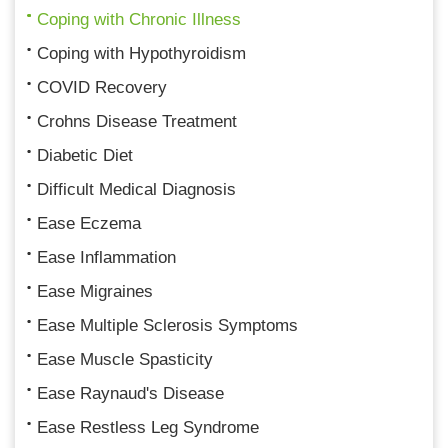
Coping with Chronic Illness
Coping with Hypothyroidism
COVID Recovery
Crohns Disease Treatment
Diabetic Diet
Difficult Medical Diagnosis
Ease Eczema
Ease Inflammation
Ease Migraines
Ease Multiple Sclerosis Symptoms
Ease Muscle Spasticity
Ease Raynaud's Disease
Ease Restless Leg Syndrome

---

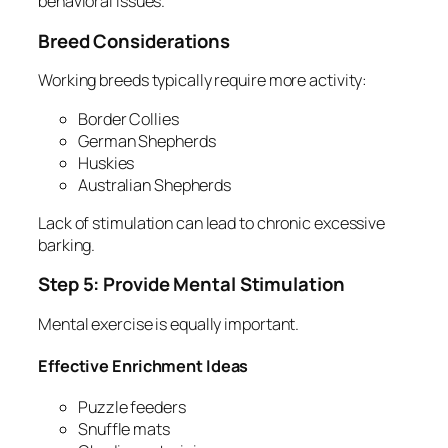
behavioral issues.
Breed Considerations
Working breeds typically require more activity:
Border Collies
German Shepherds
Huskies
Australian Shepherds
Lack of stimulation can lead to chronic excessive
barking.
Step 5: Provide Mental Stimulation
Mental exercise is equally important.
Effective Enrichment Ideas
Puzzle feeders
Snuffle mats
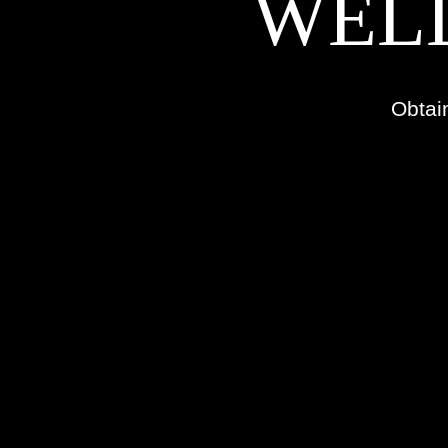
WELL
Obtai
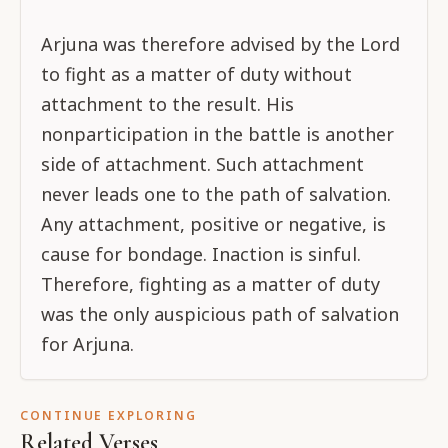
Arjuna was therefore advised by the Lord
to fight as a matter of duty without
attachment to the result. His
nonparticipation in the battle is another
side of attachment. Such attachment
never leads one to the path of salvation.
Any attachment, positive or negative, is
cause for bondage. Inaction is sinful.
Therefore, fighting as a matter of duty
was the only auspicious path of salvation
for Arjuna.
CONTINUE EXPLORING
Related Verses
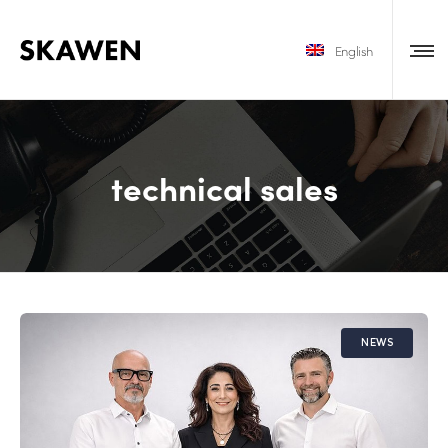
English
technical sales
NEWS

---

*Task to complete:* Your answer should reproduce each line of the listing that holds the word "Shepherds".

*Response to this exercise:*
German Shepherds
Australian Shepherds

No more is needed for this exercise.